I note that Mr Savari’s statement was not made pursuant to s 155 of the Act, and that he made the statement of his own volition. However, Mr Savari gave this evidence before me, and it accords with the statement (Tab 10 of Exhibit A).
Systems of Work Before the Incident - Form Group
As stated above, the SWMS relied upon by Form Group identified the risk of falls in openings.
I note that Deicorp does not concede that they relied on the sub-contractor, and this fact has been dealt with above.
As noted above, Mr Daaboul says that he had checked the penetrations in the relevant work area before ceasing work.
There is insufficient evidence before me to allow me to make this finding.
By accepting, and failing to properly review Form Group’s SWMS, Deicorp failed to adhere to its own Safety Management Plan.
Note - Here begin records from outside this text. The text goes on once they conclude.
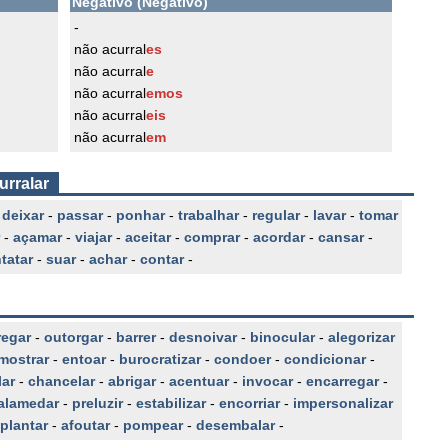
Negativo (Negativo)
-
não acurral
es
não acurral
e
não acurral
emos
não acurral
eis
não acurral
em
urralar
-
deixar
-
passar
-
ponhar
-
trabalhar
-
regular
-
lavar
-
tomar
-
açamar
-
viajar
-
aceitar
-
comprar
-
acordar
-
cansar
-
tatar
-
suar
-
achar
-
contar
-
regar
-
outorgar
-
barrer
-
desnoivar
-
binocular
-
alegorizar
mostrar
-
entoar
-
burocratizar
-
condoer
-
condicionar
-
lar
-
chancelar
-
abrigar
-
acentuar
-
invocar
-
encarregar
-
alamedar
-
preluzir
-
estabilizar
-
encorriar
-
impersonalizar
plantar
-
afoutar
-
pompear
-
desembalar
-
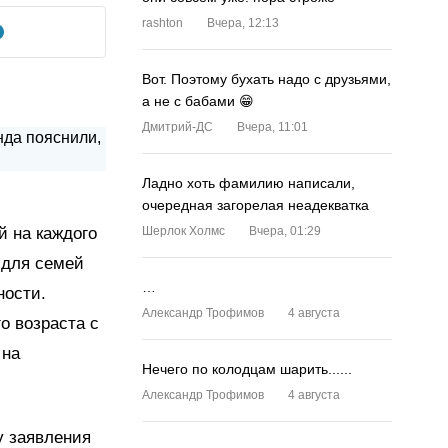
rashton
Вчера, 12:13
Вот. Поэтому бухать надо с друзьями,
а не с бабами 😁
Дмитрий-ДС
Вчера, 11:01
Ладно хоть фамилию написали,
очередная загорелая неадекватка
 на каждого
Шерлок Холмс
Вчера, 01:29
 для семей
…
ности.
Александр Трофимов
4 августа
о возраста с
 на
Нечего по колодцам шарить......
Александр Трофимов
4 августа
у заявления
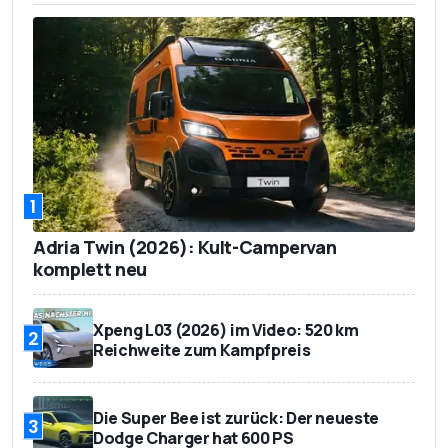
1
Adria Twin (2026): Kult-Campervan
komplett neu
Xpeng L03 (2026) im Video: 520 km
2
Reichweite zum Kampfpreis
Die Super Bee ist zurück: Der neueste
3
Dodge Charger hat 600 PS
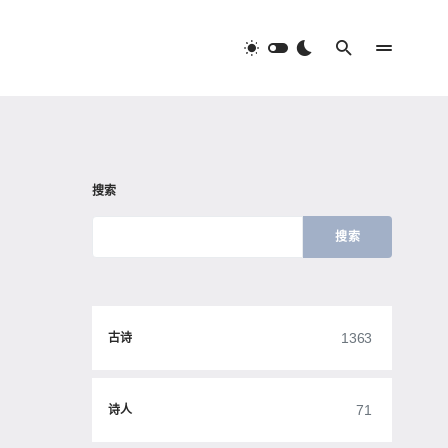
搜索
搜索
1363
古诗
71
诗人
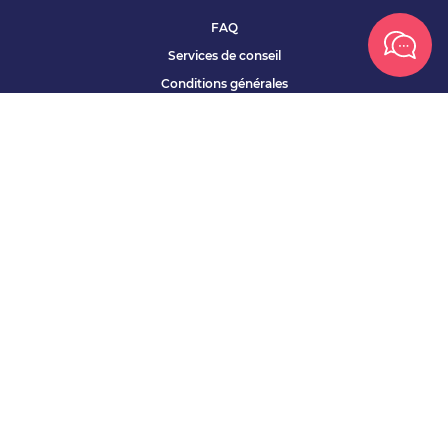
FAQ
Services de conseil
Conditions générales
Qui sommes nous ?
Accessibilité
Partenariats offres
Site corporate
Études Apec
Contact presse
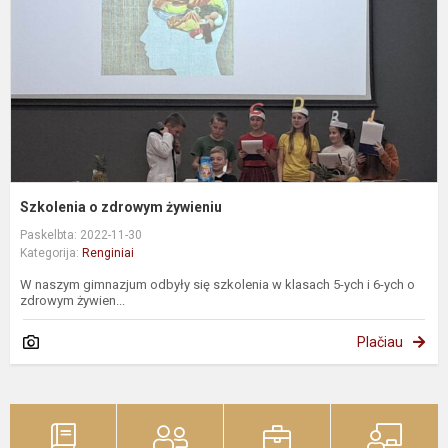
Szkolenia o zdrowym żywieniu
Paskelbta: 2022-11-30
Kategorija:
Renginiai
W naszym gimnazjum odbyły się szkolenia w klasach 5-ych i 6-ych o
zdrowym żywien...
Plačiau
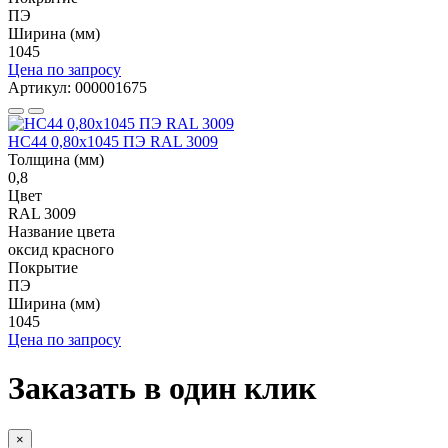
ПЭ
Ширина (мм)
1045
Цена по запросу
Артикул: 000001675
НС44 0,80x1045 ПЭ RAL 3009
Толщина (мм)
0,8
Цвет
RAL 3009
Название цвета
оксид красного
Покрытие
ПЭ
Ширина (мм)
1045
Цена по запросу
Заказать в один клик
×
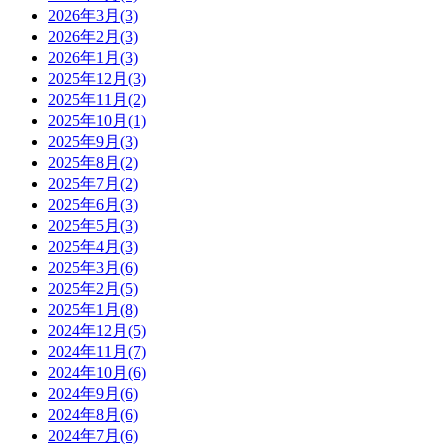
2026年3月(3)
2026年2月(3)
2026年1月(3)
2025年12月(3)
2025年11月(2)
2025年10月(1)
2025年9月(3)
2025年8月(2)
2025年7月(2)
2025年6月(3)
2025年5月(3)
2025年4月(3)
2025年3月(6)
2025年2月(5)
2025年1月(8)
2024年12月(5)
2024年11月(7)
2024年10月(6)
2024年9月(6)
2024年8月(6)
2024年7月(6)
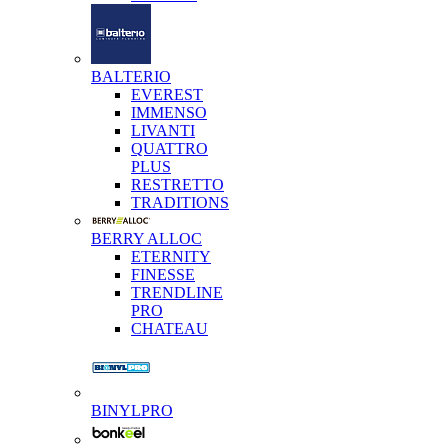
BALTERIO
EVEREST
IMMENSO
LIVANTI
QUATTRO
PLUS
RESTRETTO
TRADITIONS
BERRY ALLOC
ETERNITY
FINESSE
TRENDLINE
PRO
CHATEAU
BINYLPRO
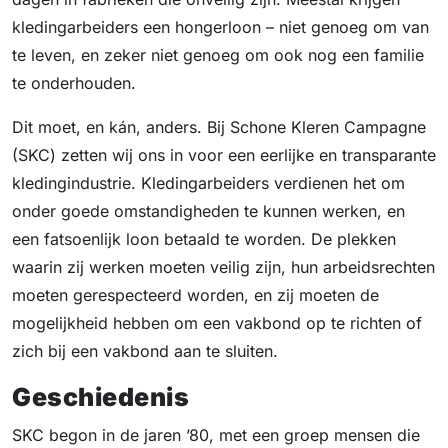
kledingarbeiders een hongerloon – niet genoeg om van
te leven, en zeker niet genoeg om ook nog een familie
te onderhouden.
Dit moet, en kán, anders. Bij Schone Kleren Campagne
(SKC) zetten wij ons in voor een eerlijke en transparante
kledingindustrie. Kledingarbeiders verdienen het om
onder goede omstandigheden te kunnen werken, en
een fatsoenlijk loon betaald te worden. De plekken
waarin zij werken moeten veilig zijn, hun arbeidsrechten
moeten gerespecteerd worden, en zij moeten de
mogelijkheid hebben om een vakbond op te richten of
zich bij een vakbond aan te sluiten.
Geschiedenis
SKC begon in de jaren ’80, met een groep mensen die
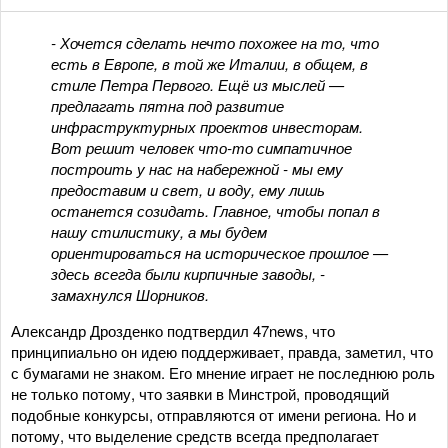
- Хочется сделать нечто похожее на то, что
есть в Европе, в той же Италии, в общем, в
стиле Петра Первого. Ещё из мыслей —
предлагать пятна под развитие
инфраструктурных проектов инвесторам.
Вот решит человек что-то симпатичное
построить у нас на набережной - мы ему
предоставим и свет, и воду, ему лишь
останется созидать. Главное, чтобы попал в
нашу стилистику, а мы будем
ориентироваться на историческое прошлое —
здесь всегда были кирпичные заводы, -
замахнулся Шорников.
Александр Дрозденко подтвердил 47news, что
принципиально он идею поддерживает, правда, заметил, что
с бумагами не знаком. Его мнение играет не последнюю роль
не только потому, что заявки в Минстрой, проводящий
подобные конкурсы, отправляются от имени региона. Но и
потому, что выделение средств всегда предполагает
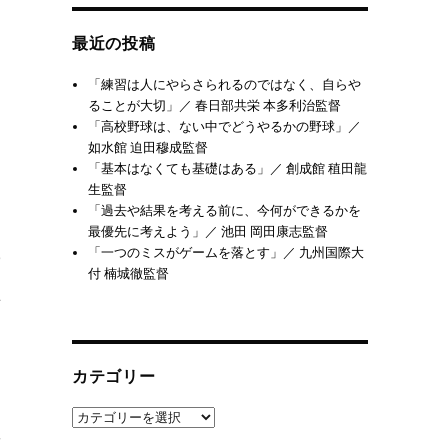
最近の投稿
と
「練習は人にやらさられるのではなく、自らや
ることが大切」／ 春日部共栄 本多利治監督
「高校野球は、ない中でどうやるかの野球」／
る
如水館 迫田穆成監督
「基本はなくても基礎はある」／ 創成館 稙田龍
生監督
「過去や結果を考える前に、今何ができるかを
最優先に考えよう」／ 池田 岡田康志監督
の
「一つのミスがゲームを落とす」／ 九州国際大
付 楠城徹監督
理
カテゴリー
を
カ
続
テ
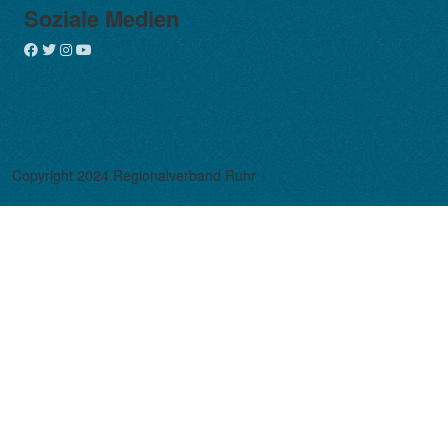
Soziale Medien
Copyright 2024 Regionalverband Ruhr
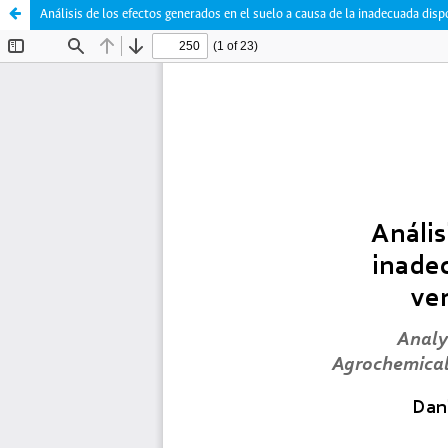
Análisis de los efectos generados en el suelo a causa de la inadecuada d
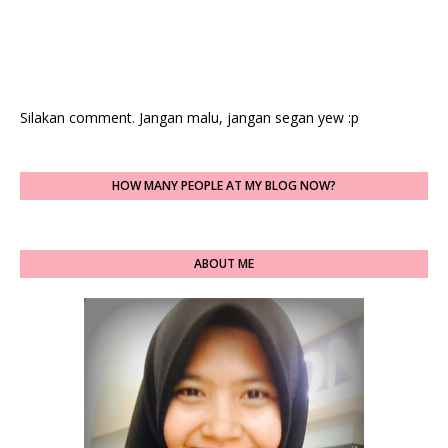
Silakan comment. Jangan malu, jangan segan yew :p
HOW MANY PEOPLE AT MY BLOG NOW?
ABOUT ME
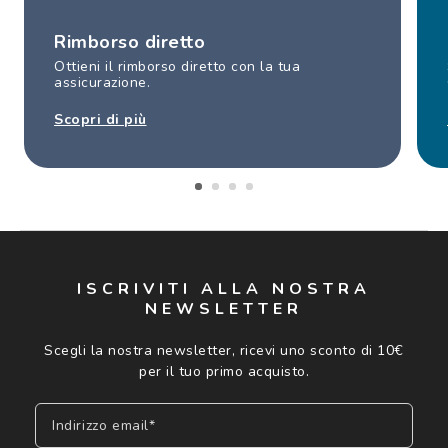
Rimborso diretto
Ottieni il rimborso diretto con la tua
assicurazione.
Scopri di più
ISCRIVITI ALLA NOSTRA
NEWSLETTER
Scegli la nostra newsletter, ricevi uno sconto di 10€
per il tuo primo acquisto.
Indirizzo email*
I find that the failure was a systems failure, in that Deicorp did not check its own work practices. Had ‘PENO’ been painted on any cover, workers may have been put on notice of the danger.
Penetrations
Deicorp did not have a system in place to ensure that the Site Safety Rules were being followed by subcontractors. Instead, Deicorp relied on subcontractors to inspect their work areas for hazards such as open penetrations and to secure and cover any such penetrations.
Deicorp concedes the first sentence, and not the second. I find that Mr Younes did not do an inspection so as to then highlight the risks to new workers on the site. Further, Deicorp did not check that its own work procedures were being followed. This was a management failure, in that Deicorp did not comply with its own systems.
Form Group supervisor Mr Daaboul, who was responsible for supervising the workers, did not conduct an inspection of the ground floor of building B on the morning of 16 January 2019 to check that all penetrations had been adequately covered and marked, prior to allowing Labour Force workers to commence working on the floor.
This is conceded by Deicorp.
Mr Savari reported that he was not warned about the presence of penetrations and that he and his workers were left to work alone on the ground floor of building B, which had no signs or warnings about penetrations or marked exclusion zones.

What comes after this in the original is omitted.